1.2. Displaying Data in Streamlit#

Streamlit offers numerous ways to display different types of data. In this section, we will be looking at a few of those methods from raw text, to structured markdown, to Pandas DataFrames, and even images.

1.2.1. Displaying Text to Users#

Once you have imported streamlit, you can use the Streamlit library to create an application with just a few lines of code. To follow along in the repository, you can view the 01-Displaying Data.py file or the Displaying Data page of the application.

Streamlit offers a number of ways to display information to the users of your application. One of the most common things we must convey to a user is text. This can be a title, it can explain basic information about the application, or it can be to display results from some prompt. Streamlit offers several ways to display information to users.

1.2.1.1. st.title#

Every application needs a name. If you want the title of your application to stand out on the page, you can use st.title() to output a title on your application page. This will take one argument, a string which will be your application title. It is entirely optional to have a title. To add the title, you would place the following line into your Python file.

st.title("This a Title.")

Once you have added this to your Python file, you can hit refresh in your Streamlit application, and you should see a title page now appear at the top of your page.

1.2.1.2. st.header#

Now that we have a title, we can add some extra layers to our application, rather like a traditional HTML website. We can add headers, for example, with st.header(). Again, this will take a single argument, the text that you wish to display as a header. You can add a header to your application by adding the following line to the same Python file and hitting refresh:

st.header("This a Header.")

Notice that our header appears below our title. This is because Streamlit reads the Python file top-to-bottom as it reruns in the background. If you want an item to appear higher in the application, you must place it earlier in your Python file. Additionally, you can use containers which we will meet later in this chapter.

1.2.1.3. st.subheader#

Just like st.header, st.subheader adds a subheading to your application to allow you to have even greater nested structure. If you add the following line to your Python file and hit refresh, you will see a subheading appear.

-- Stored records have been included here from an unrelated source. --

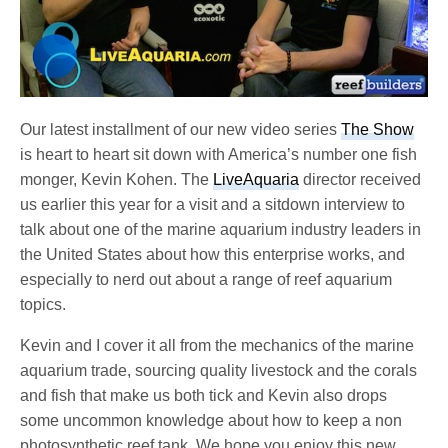
Our latest installment of our new video series
The Show
is heart to heart sit down with America’s number one fish
monger, Kevin Kohen. The
LiveAquaria
director received
us earlier this year for a visit and a sitdown interview to
talk about one of the marine aquarium industry leaders in
the United States about how this enterprise works, and
especially to nerd out about a range of reef aquarium
topics.
Kevin and I cover it all from the mechanics of the marine
aquarium trade, sourcing quality livestock and the corals
and fish that make us both tick and Kevin also drops
some uncommon knowledge about how to keep a non
photosynthetic reef tank. We hope you enjoy this new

st.subheader("This a Subheader.")

1.2.1.4. st.write#

The most common way to display text to a user is with st.write(). With this command, we can pass a single argument, some sort of data that we want to display. Let’s use this command and display the string This is text.. To do this, we would add the following line to our Python file:

st.write("This is text.")

Streamlit’s st.writeis quite powerful. As we will see below, it can display data structures, such as lists and dictionaries, as well as entire dataframes, automatically.

1.2.1.5. st.caption#

In Streamlit, it may be necessary to caption something. As we will see, images can be captioned separately. To caption something in your application, you will usest.caption(). Again, this will take a single argument, the string that we wish to display as a caption. We can add a caption to our application by adding the following line to our Python file:

st.caption("This a Caption.")

1.2.1.6. st.markdown#

Finally, we have st.markdown. Markdown is a type of language that allows you to structure text quickly. Markdown is easy-to-read for both humans and machines and is the standard language used for README pages. Markdown files end with a .md extension.

Streamlit allows users to leverage the power of markdown inside a Streamlit application. This means that we can read in a markdown file stored in the same directory as our application and automatically display that file’s contents in our application. This is really useful when you have pages or sections on a page that require longer section of text or, perhaps, things like lists. These types of long strings can often crowd a Python file. In our demonstration Streamlit application, for example, we can see this in action with the following lines added to our Python file.

with open("./markdown/sample.md", "r") as f:
    markdown_text = f.read()
st.markdown(markdown_text)

As we will learn later in this book, st.markdown can also be used to display HTML which makes it even more powerful.

1.2.2. Displaying Python Data Structures#

It is often necessary to display raw data inside an application either during the development phase of the application or in production (when users will engage with the app). Streamlit has two different ways to display data with the same results: st.write() or st.json(). On the surface, they both do the same thing, but st.json allows you to set an expanded keyword argument to Trueor False. This allows you to control if the data appears in its entirety in the application or as a expandable option within the application.

1.2.2.1. Data Structures with st.write()#

Let’s first test this out with st.write(). We can use the following two lines to create a dictionary called names and then st.write() to display that data.

names = {"people": ["Tom", "Mary", "Fred", "Stephanie"]}
st.write(names)

The output will look like this in your application:

data_display widget in Streamlit

1.2.2.2. Data Structures with st.json()#

For our second option, we can use st.json, but note that we are able to specify expanded here as a keyword argument.

names = {"people": ["Tom", "Mary", "Fred", "Stephanie"]}
st.json(names, expanded=False)

The output will look like this in your application:

data_display_expand widget in Streamlit

1.2.3. Displaying Tabular Data#

There are four ways to display tabular data within Streamlit.

  • st.write() (defaults to st.dataframe())

  • st.dataframe()

  • st.table()

  • st.markdown()

While on the surface, these may all seem to display the same data, understanding what each does is important so that you can have your application do precisely what you wish.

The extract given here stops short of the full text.